Preetam Purbia - 1 year ago 100
Java Question

# Binary Tree hasPathSum() Implementation

Hi
I am trying to implement

`hasPathSum()`

means for given number is there any path exist between root-to-leaf node.

I got this code from Stanford website. And i am thinking this is wrong

``````/**
Given a tree and a sum, returns true if there is a path from the root
down to a leaf, such that adding up all the values along the path
equals the given sum.
Strategy: subtract the node value from the sum when recurring down,
and check to see if the sum is 0 when you run out of tree.
*/

boolean hasPathSum(Node node, int sum) {
// return true if we run out of tree and sum==0
if (node == null){
return(sum == 0);
}
else {
// otherwise check both subtrees
int subSum = sum - node.data;
return(hasPathSum(node.left, subSum) || hasPathSum(node.right, subSum));
}
``````

Is this a right implementation?

I am thinking this if should be

• if(node.left==null && node.right==null)
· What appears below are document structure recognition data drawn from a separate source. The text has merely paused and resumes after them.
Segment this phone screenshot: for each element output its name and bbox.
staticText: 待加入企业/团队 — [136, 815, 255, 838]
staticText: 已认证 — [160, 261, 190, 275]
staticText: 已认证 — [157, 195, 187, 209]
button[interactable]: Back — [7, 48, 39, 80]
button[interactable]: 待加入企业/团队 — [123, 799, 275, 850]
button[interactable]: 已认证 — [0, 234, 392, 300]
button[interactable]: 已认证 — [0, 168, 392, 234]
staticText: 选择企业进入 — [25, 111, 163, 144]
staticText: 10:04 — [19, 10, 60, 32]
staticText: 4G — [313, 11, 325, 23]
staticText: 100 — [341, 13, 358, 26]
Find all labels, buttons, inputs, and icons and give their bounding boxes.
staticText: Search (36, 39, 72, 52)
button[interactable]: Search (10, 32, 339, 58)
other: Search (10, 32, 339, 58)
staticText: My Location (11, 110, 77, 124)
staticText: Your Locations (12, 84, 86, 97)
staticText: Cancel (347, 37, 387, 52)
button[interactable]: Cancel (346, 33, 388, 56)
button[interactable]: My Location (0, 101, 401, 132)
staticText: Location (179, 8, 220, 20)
If i am wrong Please clear my confusion

consider this case:

``````          5
/ \
2   1
/
3
``````

-Thanks

You really should just code it and try it - you learn a lot that way. (Edit: I certainly am ...)

I believe the original code fails for `hasPathSum(tree, 7)` because node 2 is not a leaf.

Edit:

Original code withdrawn due to obvious mistakes - obvious at least to everyone but me :-)

Edit:

My new solution is below. Note that the included optimization (`if (sum <= node.data)`) assumes the tree is made up of all positive data values. It should be removed or tweaked if the tree has zero or negative data values. (thanks @Mark Peters).

Also note the discussion in the answer comments about handling `hasPathSum(null, 0)`.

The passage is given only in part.